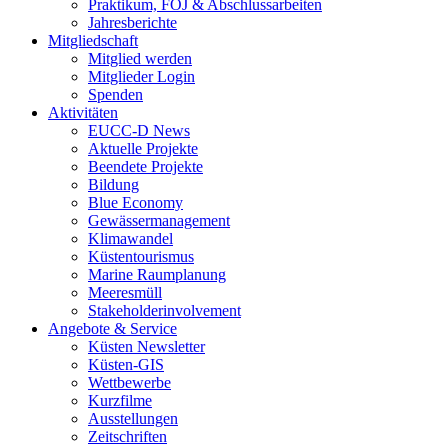
Praktikum, FÖJ & Abschlussarbeiten
Jahresberichte
Mitgliedschaft
Mitglied werden
Mitglieder Login
Spenden
Aktivitäten
EUCC-D News
Aktuelle Projekte
Beendete Projekte
Bildung
Blue Economy
Gewässermanagement
Klimawandel
Küstentourismus
Marine Raumplanung
Meeresmüll
Stakeholderinvolvement
Angebote & Service
Küsten Newsletter
Küsten-GIS
Wettbewerbe
Kurzfilme
Ausstellungen
Zeitschriften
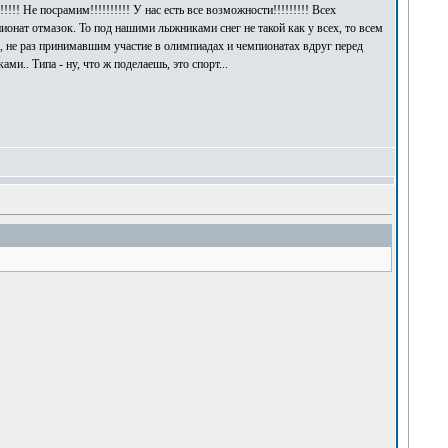
!! Не посрамим!!!!!!!!!! У нас есть все возможности!!!!!!!!! Всех
мпионат отмазок. То под нашими лыжниками снег не такой как у всех, то всем
 не раз принимавшим участие в олимпиадах и чемпионатах вдруг перед
.. Типа - ну, что ж поделаешь, это спорт...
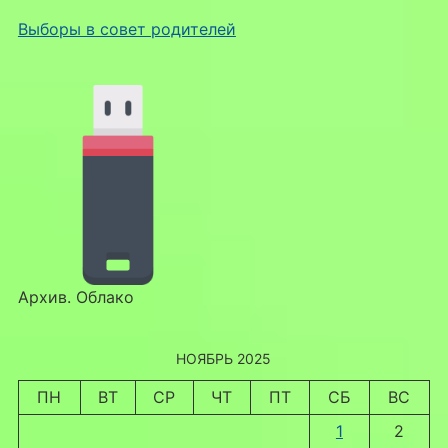
Выборы в совет родителей
Архив. Облако
НОЯБРЬ 2025
ПН
ВТ
СР
ЧТ
ПТ
СБ
ВС
1
2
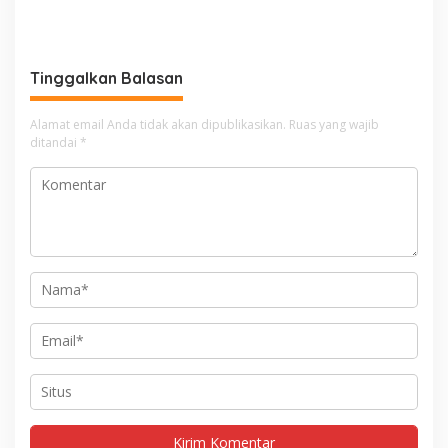
Tinggalkan Balasan
Alamat email Anda tidak akan dipublikasikan.
Ruas yang wajib
ditandai
*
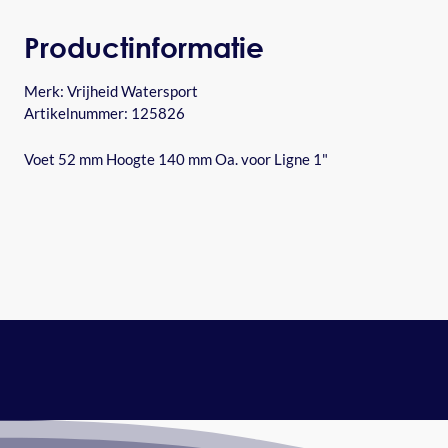
Productinformatie
Merk:
Vrijheid Watersport
Artikelnummer: 125826
Voet 52 mm Hoogte 140 mm Oa. voor Ligne 1"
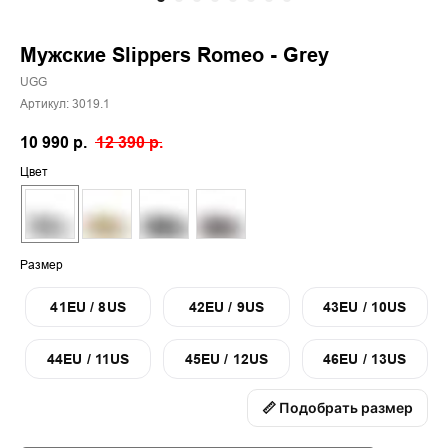
Мужские Slippers Romeo - Grey
UGG
Артикул:
3019.1
10 990
р.
12 390
р.
Цвет
Размер
41EU / 8US
42EU / 9US
43EU / 10US
44EU / 11US
45EU / 12US
46EU / 13US
📏 Подобрать размер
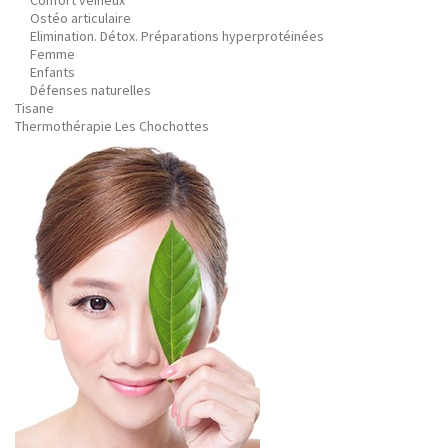
Confort veineux
Ostéo articulaire
Elimination. Détox. Préparations hyperprotéinées
Femme
Enfants
Défenses naturelles
Tisane
Thermothérapie Les Chochottes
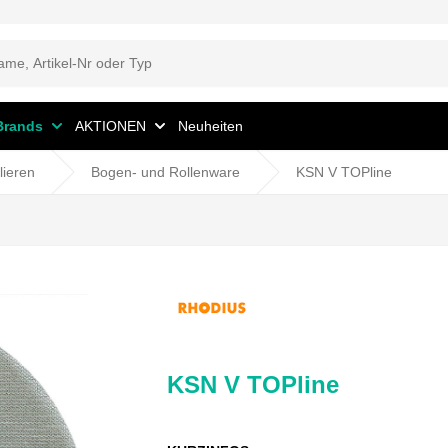
Brands
AKTIONEN
Neuheiten
lieren
Bogen- und Rollenware
KSN V TOPline
KSN V TOPline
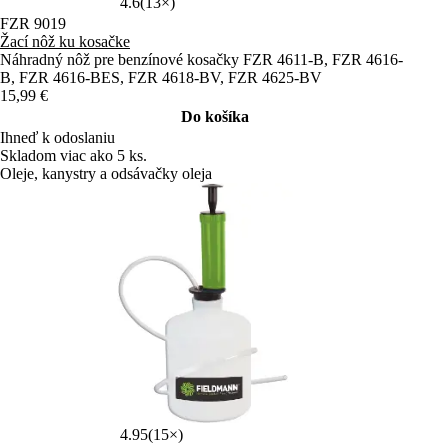
4.6
(13×)
FZR 9019
Žací nôž ku kosačke
Náhradný nôž pre benzínové kosačky FZR 4611-B, FZR 4616-
B, FZR 4616-BES, FZR 4618-BV, FZR 4625-BV
15,99 €
Do košíka
Ihneď k odoslaniu
Skladom viac ako 5 ks.
Oleje, kanystry a odsávačky oleja
4.95
(15×)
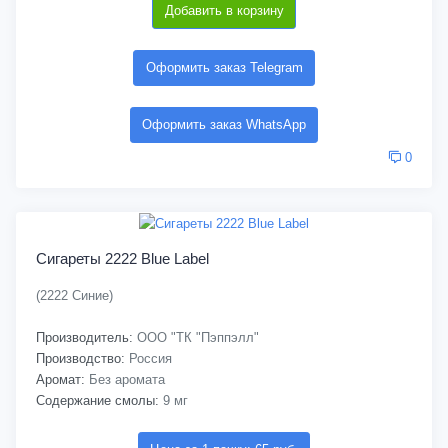
Добавить в корзину
Оформить заказ Telegram
Оформить заказ WhatsApp
0
Сигареты 2222 Blue Label
(2222 Синие)
Производитель:
ООО "ТК "Пэппэлл"
Производство:
Россия
Аромат:
Без аромата
Содержание смолы:
9 мг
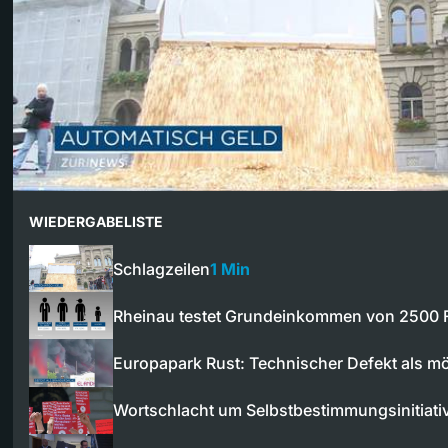
WIEDERGABELISTE
Schlagzeilen
1 Min
Rheinau testet Grundeinkommen von 2500 
Europapark Rust: Technischer Defekt als m
Wortschlacht um Selbstbestimmungsinitiati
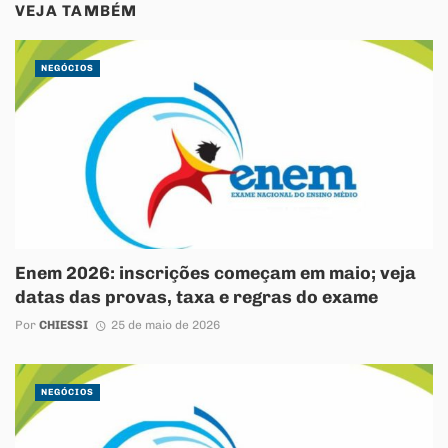
VEJA TAMBÉM
NEGÓCIOS
Enem 2026: inscrições começam em maio; veja
datas das provas, taxa e regras do exame
Por
CHIESSI
25 de maio de 2026
NEGÓCIOS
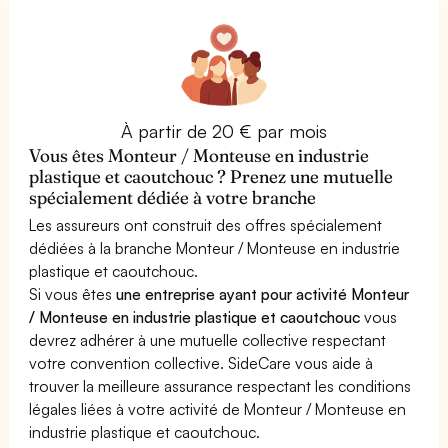
À partir de 20 € par mois
Vous êtes Monteur / Monteuse en industrie
plastique et caoutchouc ? Prenez une mutuelle
spécialement dédiée à votre branche
Les assureurs ont construit des offres spécialement
dédiées à la branche Monteur / Monteuse en industrie
plastique et caoutchouc.
Si vous êtes
une entreprise ayant pour activité Monteur
/ Monteuse en industrie plastique et caoutchouc
vous
devrez adhérer à une mutuelle collective respectant
votre convention collective. SideCare vous aide à
trouver la meilleure assurance respectant les conditions
légales liées à votre activité de Monteur / Monteuse en
industrie plastique et caoutchouc.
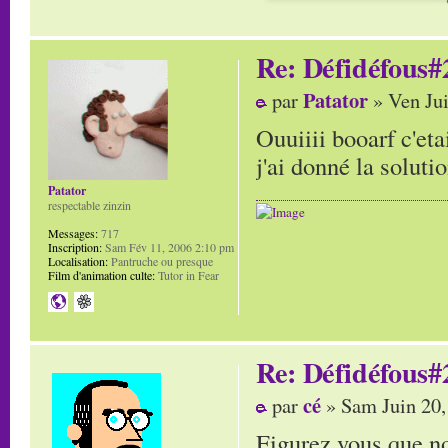
Re: Défidéfous#2
Patator
par
» Ven Jui
Ouuiiii booarf c'etai
j'ai donné la solutio
Patator
respectable zinzin
Messages:
717
Inscription:
Sam Fév 11, 2006 2:10 pm
Localisation:
Pantruche ou presque
Film d'animation culte:
Tutor in Fear
Re: Défidéfous#2
cé
par
» Sam Juin 20,
Figurez vous que no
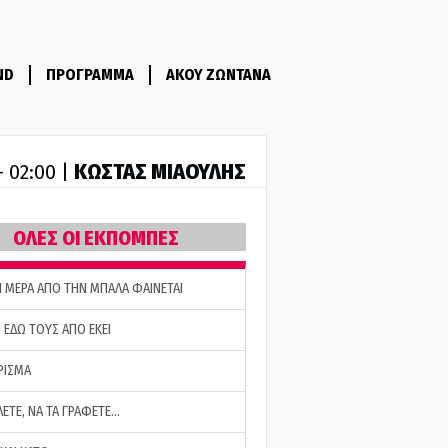
ND
ΠΡΟΓΡΑΜΜΑ
ΑΚΟΥ ΖΩΝΤΑΝΑ
ΚΩΣΤΑΣ ΜΙΑΟΥΛΗΣ
- 02:00 |
ΟΛΕΣ ΟΙ ΕΚΠΟΜΠΕΣ
Η ΜΕΡΑ ΑΠΟ ΤΗΝ ΜΠΑΛΑ ΦΑΙΝΕΤΑΙ
 ΕΔΩ ΤΟΥΣ ΑΠΟ ΕΚΕΙ
ΡΙΣΜΑ
ΛΕΤΕ, ΝΑ ΤΑ ΓΡΑΦΕΤΕ…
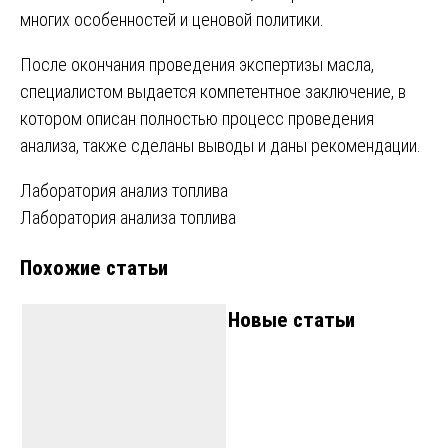
многих особенностей и ценовой политики.
После окончания проведения экспертизы масла,
специалистом выдается компетентное заключение, в
котором описан полностью процесс проведения
анализа, также сделаны выводы и даны рекомендации.
Навигация
Лаборатория анализ топлива
Лаборатория анализа топлива
по
Похожие статьи
записям
Новые статьи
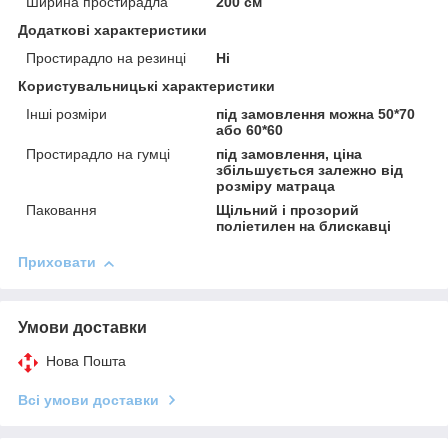
Ширина простирадла
200 см
Додаткові характеристики
Простирадло на резинці
Ні
Користувальницькі характеристики
Інші розміри
під замовлення можна 50*70
або 60*60
Простирадло на гумці
під замовлення, ціна
збільшується залежно від
розміру матраца
Паковання
Щільний і прозорий
поліетилен на блискавці
Приховати
Умови доставки
Нова Пошта
Всі умови доставки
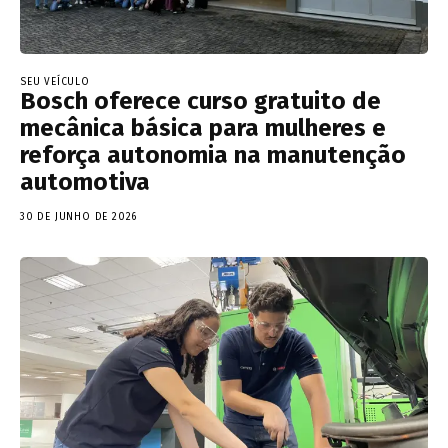
SEU VEÍCULO
Bosch oferece curso gratuito de
mecânica básica para mulheres e
reforça autonomia na manutenção
automotiva
30 DE JUNHO DE 2026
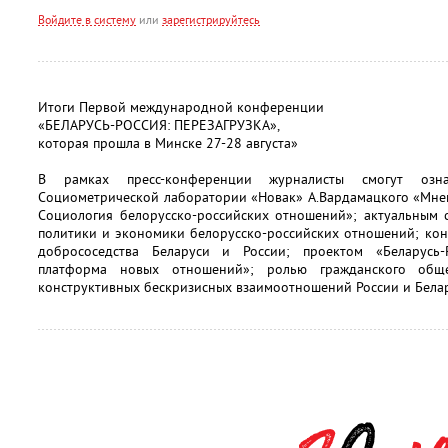
Войдите в систему
или
зарегистрируйтесь
Итоги Первой международной конференции
«БЕЛАРУСЬ-РОССИЯ: ПЕРЕЗАГРУЗКА»,
которая прошла в Минске 27-28 августа»
В рамках пресс-конференции журналисты смогут озн
Социометрической лаборатории «Новак» А.Вардамацкого «Мнен
Социология белорусско-российских отношений»; актуальным 
политики и экономики белорусско-российских отношений; кон
добрососедства Беларуси и России; проектом «Беларусь-Р
платформа новых отношений»; ролью гражданского обще
конструктивных бескризисных взаимоотношений России и Белар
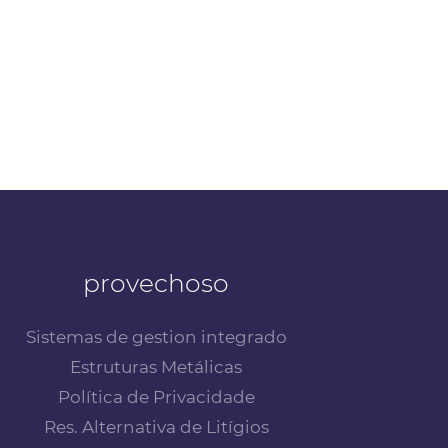
provechoso
Sistemas de gestion integrado
Estruturas Metálicas
Política de Privacidade
Res. Alternativa de Litígios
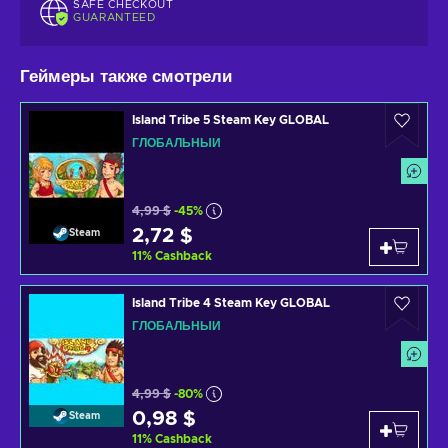
SAFE CHECKOUT
GUARANTEED
Геймеры также смотрели
Island Tribe 5 Steam Key GLOBAL
ГЛОБАЛЬНЫЙ
4,99 $
-45%
2,72 $
Steam
11
%
Cashback
Island Tribe 4 Steam Key GLOBAL
ГЛОБАЛЬНЫЙ
4,99 $
-80%
0,98 $
Steam
11
%
Cashback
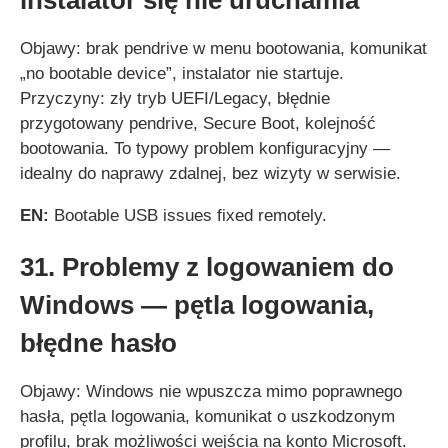
Objawy: brak pendrive w menu bootowania, komunikat
„no bootable device”, instalator nie startuje.
Przyczyny: zły tryb UEFI/Legacy, błędnie
przygotowany pendrive, Secure Boot, kolejność
bootowania. To typowy problem konfiguracyjny —
idealny do naprawy zdalnej, bez wizyty w serwisie.
EN:
Bootable USB issues fixed remotely.
31. Problemy z logowaniem do
Windows — pętla logowania,
błędne hasło
Objawy: Windows nie wpuszcza mimo poprawnego
hasła, pętla logowania, komunikat o uszkodzonym
profilu, brak możliwości wejścia na konto Microsoft.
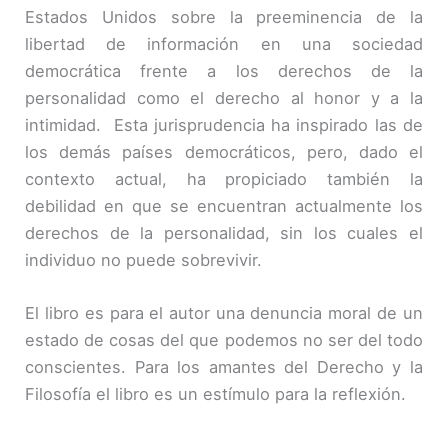
Estados Unidos sobre la preeminencia de la
libertad de información en una sociedad
democrática frente a los derechos de la
personalidad como el derecho al honor y a la
intimidad. Esta jurisprudencia ha inspirado las de
los demás países democráticos, pero, dado el
contexto actual, ha propiciado también la
debilidad en que se encuentran actualmente los
derechos de la personalidad, sin los cuales el
individuo no puede sobrevivir.
El libro es para el autor una denuncia moral de un
estado de cosas del que podemos no ser del todo
conscientes. Para los amantes del Derecho y la
Filosofía el libro es un estímulo para la reflexión.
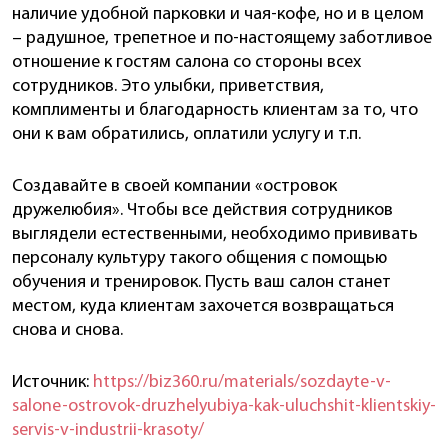
наличие удобной парковки и чая-кофе, но и в целом
– радушное, трепетное и по-настоящему заботливое
отношение к гостям салона со стороны всех
сотрудников. Это улыбки, приветствия,
комплименты и благодарность клиентам за то, что
они к вам обратились, оплатили услугу и т.п.
Создавайте в своей компании «островок
дружелюбия». Чтобы все действия сотрудников
выглядели естественными, необходимо прививать
персоналу культуру такого общения с помощью
обучения и тренировок. Пусть ваш салон станет
местом, куда клиентам захочется возвращаться
снова и снова.
Источник:
https://biz360.ru/materials/sozdayte-v-
salone-ostrovok-druzhelyubiya-kak-uluchshit-klientskiy-
servis-v-industrii-krasoty/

■ ■ ■ ■ ■

Exercise = Would you repeat the material above exactly, line for line, from its first line to the line with "Оформить заказ Telegram", including both and skipping every picture?

Result of this exercise =
Praktikum, FÖJ & Abschlussarbeiten
Jahresberichte
Mitgliedschaft
Mitglied werden
Mitglieder Login
Spenden
Aktivitäten
EUCC-D News
Aktuelle Projekte
Beendete Projekte
Bildung
Blue Economy
Gewässermanagement
Klimawandel
Küstentourismus
Marine Raumplanung
Meeresmüll
Stakeholderinvolvement
Angebote & Service
Küsten Newsletter
Küsten-GIS
Wettbewerbe
Kurzfilme
Ausstellungen
Zeitschriften
!! Не посрамим!!!!!!!!!! У нас есть все возможности!!!!!!!!! Всех
мпионат отмазок. То под нашими лыжниками снег не такой как у всех, то всем
 не раз принимавшим участие в олимпиадах и чемпионатах вдруг перед
.. Типа - ну, что ж поделаешь, это спорт...
Выборы в совет родителей
Архив. Облако
НОЯБРЬ 2025
ПН
ВТ
СР
ЧТ
ПТ
СБ
ВС
1
2
Tinggalkan Balasan
Alamat email Anda tidak akan dipublikasikan.
Ruas yang wajib
ditandai
*
Productinformatie
Merk:
Vrijheid Watersport
Artikelnummer: 125826
Voet 52 mm Hoogte 140 mm Oa. voor Ligne 1"
Мужские Slippers Romeo - Grey
UGG
Артикул:
3019.1
10 990
р.
12 390
р.
Цвет
Размер
41EU / 8US
42EU / 9US
43EU / 10US
44EU / 11US
45EU / 12US
46EU / 13US
📏 Подобрать размер
Confort veineux
Ostéo articulaire
Elimination. Détox. Préparations hyperprotéinées
Femme
Enfants
Défenses naturelles
Tisane
Thermothérapie Les Chochottes
Brands
AKTIONEN
Neuheiten
lieren
Bogen- und Rollenware
KSN V TOPline
KSN V TOPline
4.6
(13×)
FZR 9019
Žací nôž ku kosačke
Náhradný nôž pre benzínové kosačky FZR 4611-B, FZR 4616-
B, FZR 4616-BES, FZR 4618-BV, FZR 4625-BV
15,99 €
Do košíka
Ihneď k odoslaniu
Skladom viac ako 5 ks.
Oleje, kanystry a odsávačky oleja
4.95
(15×)
Добавить в корзину
Оформить заказ Telegram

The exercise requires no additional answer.